First, using dissociated dentate gyrus granule cell neurons from wild-type (WT) and δ-subunit KO mice, they show that the potentiating effects of allopregnanolone (AP), a well-studied neurosteroid, on GABA-mediated inhibition is dramatically reduced in the absence of δ-subunits, reaffirming previous reports of the preferential sensitivity for neuro steroids at δ-containing GABA_A receptors. They then moved to hippocampal slice preparations obtained from female WT and δKO mice in diestrus I stage. This consistency is important since variation in endogenous levels of steroid hormones, and consequently neuro steroids, and of δ-containing GABA_A receptors, occurs throughout the ovarian cycle (9). Measurement of tonic current was achieved using the patch-clamp technique, removing synaptic currents by treatment with the sodium channel inhibitor TTX. GABA (0.3–10 μm) dose-dependently increased I_tonic in WT slices, but only the highest concentration (10 μm) increased tonic current in slices from δKO mice, which is beyond physiological GABA concentrations. Then, in the presence of 1 μm GABA, AP dose-dependently enhanced I_tonic, and this was far greater in WT slices than in δKO slices, supporting the results generated from the dissociated neuron prep.

They next assessed a library of endogenous and synthetic neurosteroid compounds for their ability to potentiate I _tonic using WT slices. This allowed the rank order of potency of this collection of steroids to be established, and advances on most other research which typically investigates pregnane-derived neuro steroids, such as AP or Tetrahydrodeoxycorticosterone (THDOC), in isolation. Furthermore, varying specific components of the base neurosteroid structure facilitated structure-activity relationships to be generated for the neurosteroid scaffold. They found that, in general, the pregnane neurosteroids were more potent than the androstane-derived compounds, but that all (with one exception) neurosteroids consistently potentiated the effects of GABA on I_tonic. In the next series of studies, the authors set out to establish whether the previously reported seizure-suppressing effects of neurosteroids (10) were related to the potentiation of extrasynaptic GABA_A receptor-mediated tonic current. To test this, they employed the 6-Hz model of electrically evoked seizures and studied a range of doses to establish the ED₅₀ for each of the neuro steroids from in the cellular assays. Most of the neuro steroids tested suppressed seizures in the model dose-dependently, achieving 100% protection. Notably, the only compound that failed to achieve complete seizure suppression was 3β5α-AP, and this was also the only compound that elicited no potentiation of GABA_A-receptor–mediated tonic current, even at high concentrations. In addition, the rank order of potency of the compounds was very similar between seizure suppression and potentiation of tonic current, strongly supporting that this in vivo measure is directly related to the electrophysiological action of neurosteroids.

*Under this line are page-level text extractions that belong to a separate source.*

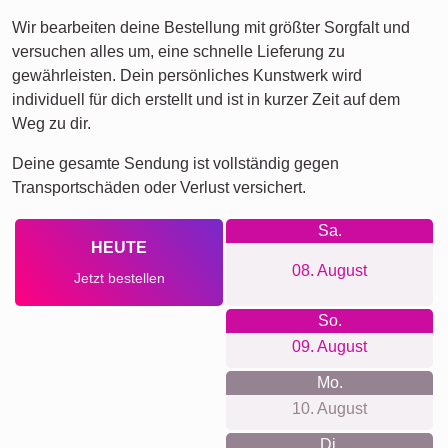
Wir bearbeiten deine Bestellung mit größter Sorgfalt und
versuchen alles um, eine schnelle Lieferung zu
gewährleisten. Dein persönliches Kunstwerk wird
individuell für dich erstellt und ist in kurzer Zeit auf dem
Weg zu dir.
Deine gesamte Sendung ist vollständig gegen
Transportschäden oder Verlust versichert.
Sa.
HEUTE
08. August
Jetzt bestellen
So.
09. August
Mo.
10. August
Di.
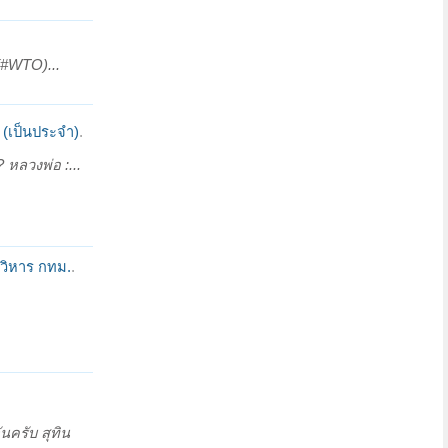
 (#WTO)...
(เป็นประจำ)
.
หลวงพ่อ :...
วิหาร กทม.
.
นครับ สุทิน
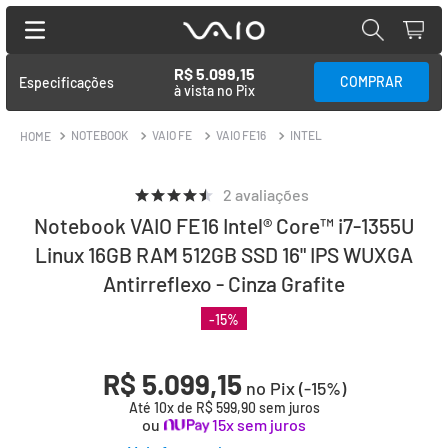
R$ 5.099,15
Especificações
à vista no Pix
NOTEBOOK
VAIO FE
VAIO FE16
INTEL
2
avaliações
Notebook VAIO FE16 Intel® Core™ i7-1355U
Linux 16GB RAM 512GB SSD 16" IPS WUXGA
Antirreflexo - Cinza Grafite
-
15
%
R$ 5.099,15
no Pix (-
15
%)
Até
10
x de
R$
599
,
90
sem juros
ou
15x sem juros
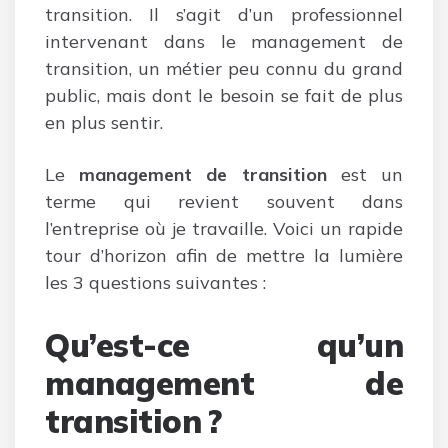
transition. Il s’agit d’un professionnel
intervenant dans le management de
transition, un métier peu connu du grand
public, mais dont le besoin se fait de plus
en plus sentir.
Le
management de transition
est un
terme qui revient souvent dans
l’entreprise où je travaille. Voici un rapide
tour d’horizon afin de mettre la lumière
les 3 questions suivantes :
Qu’est-ce qu’un
management de
transition ?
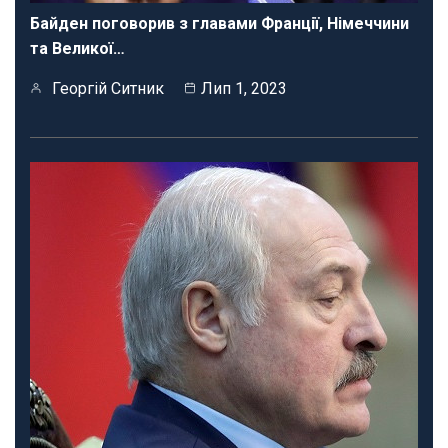
Байден поговорив з главами Франції, Німеччини
та Великої…
Георгій Ситник
Лип 1, 2023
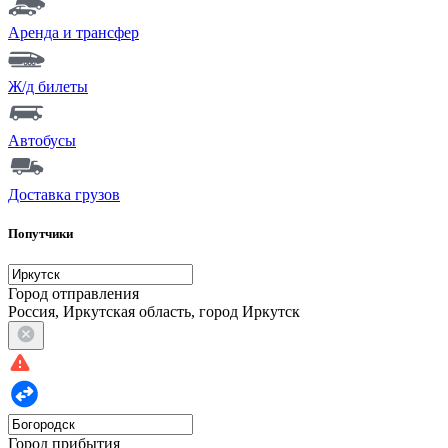
Аренда и трансфер
Ж/д билеты
Автобусы
Доставка грузов
Попутчики
Город отправления
Россия, Иркутская область, город Иркутск
Город прибытия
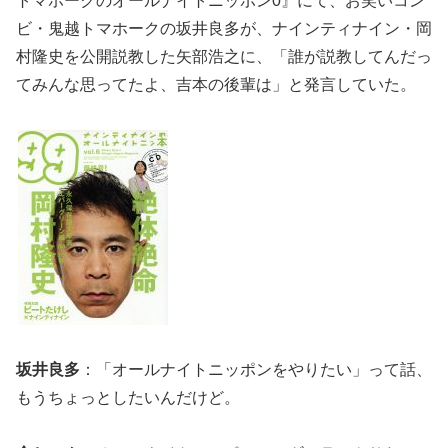
トマホークのオールナイトニッポン0』にて、お笑いコン
ビ・鬼越トマホークの坂井良多が、ナインティナイン・岡
村隆史を公開説教した矢部浩之に、「誰が説教してんだっ
てみんな思ってたよ、吉本の後輩は」と発言していた。
坂井良多
：「オールナイトニッポンをやりたい」って話、
もうちょっとしたいんだけど。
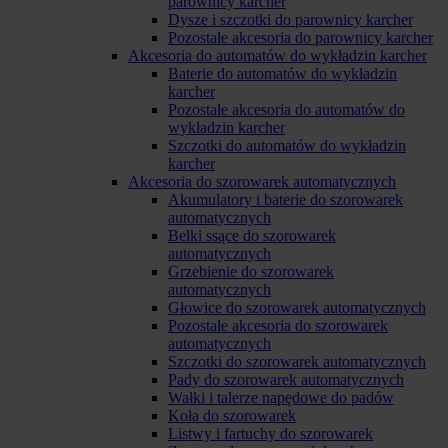
parownicy karcher
Dysze i szczotki do parownicy karcher
Pozostałe akcesoria do parownicy karcher
Akcesoria do automatów do wykładzin karcher
Baterie do automatów do wykładzin
karcher
Pozostałe akcesoria do automatów do
wykładzin karcher
Szczotki do automatów do wykładzin
karcher
Akcesoria do szorowarek automatycznych
Akumulatory i baterie do szorowarek
automatycznych
Belki ssące do szorowarek
automatycznych
Grzebienie do szorowarek
automatycznych
Głowice do szorowarek automatycznych
Pozostałe akcesoria do szorowarek
automatycznych
Szczotki do szorowarek automatycznych
Pady do szorowarek automatycznych
Wałki i talerze napędowe do padów
Koła do szorowarek
Listwy i fartuchy do szorowarek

Because the research covered a range of related naturally occurring and synthetic compounds, the authors summarized the results of their studies by developing a pharmacophore map describing the critical components that dictate the structure-functional activity relationship of neurosteroids at extrasynaptic GABA_A receptors. Five components of the structure were identified that dictate the efficacy and potency of neurosteroids. Of note, the C3α-OH group of the neurosteroid remained essential for functional activity at extrasynaptic receptors, whereas alterations of the C17 or C20 regions influenced the kinetics of tonic current activation. In the future, these components can be selectively manipulated to develop new tools to study allosteric modulation of this receptor, and to identify novel therapeutic agents targeting epilepsy. Indeed, one of the synthetic neurosteroids investigated in the study is Ganaxolone, the most potent compound in the 6-Hz anticonvulsant assay, and a drug which is currently in the end-stages of clinical trials for epilepsy.